Okay. Finally, management, I think, is happier. At least it's more relaxed. They know that we can complete this big continuous delivery journey. We have improvements both in the reliability and in the lead time. The lead time now, or the cycle time, can take minutes or hours depending on which functionality you have to bring, depending if you have to perform or not the manual penetration testing. But I would say most of all, we have a more relaxed engineering floor. So you cannot recognize anymore the teams that are releasing and the teams that, well, they just started their release.

What's next? Next, well, it's a global continuous delivery offering. We already started and we already did huge progress. ING has retail or commercial business in over 40 countries in the world, and we want the teams to reuse this central shared CDaaS offering.

And before concluding, those are some numbers to give you an idea about the usage of this pipeline. So on average, we are onboarding in the pipeline around 50 applications every month. And we have in total 1,000 applications going to production within the pipeline. It means that more or less 700 teams are using the pipeline from across the globe, with mainly usage within Europe.

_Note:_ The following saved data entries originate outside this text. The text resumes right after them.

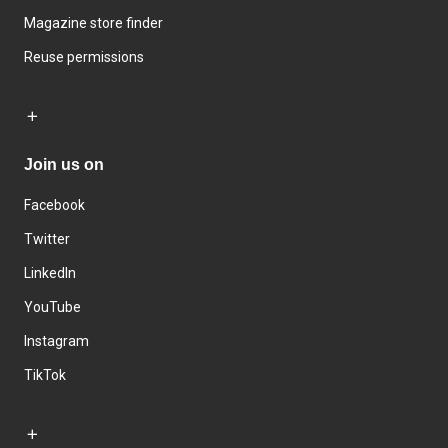
Magazine store finder
Reuse permissions
Join us on
Facebook
Twitter
LinkedIn
YouTube
Instagram
TikTok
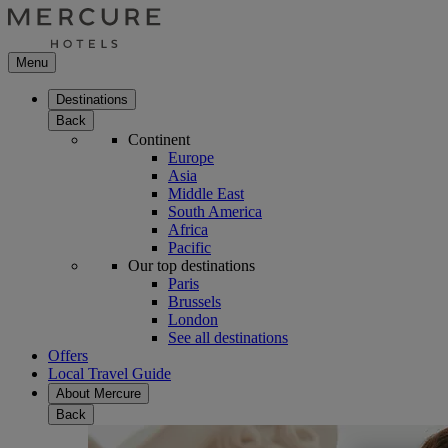
Menu
Destinations
Back
Continent
Europe
Asia
Middle East
South America
Africa
Pacific
Our top destinations
Paris
Brussels
London
See all destinations
Offers
Local Travel Guide
About Mercure
Back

To wrap up, because I think my time is up, I showed you where we were back in time, what was the complexity of our release process. I showed you, of course, our continuous delivery pipeline. And I went through what we think are the main challenges of this journey, from the cultural innovation to the review of the DevOps journey, down to having a better control of the compliancy.

And with this, I'm thankful that you joined this presentation. I hope that I gave you something that will open a bit, well, will give you some feedback for your journey. And I'm not sure if I have time for questions. No, I don't have. Thank you.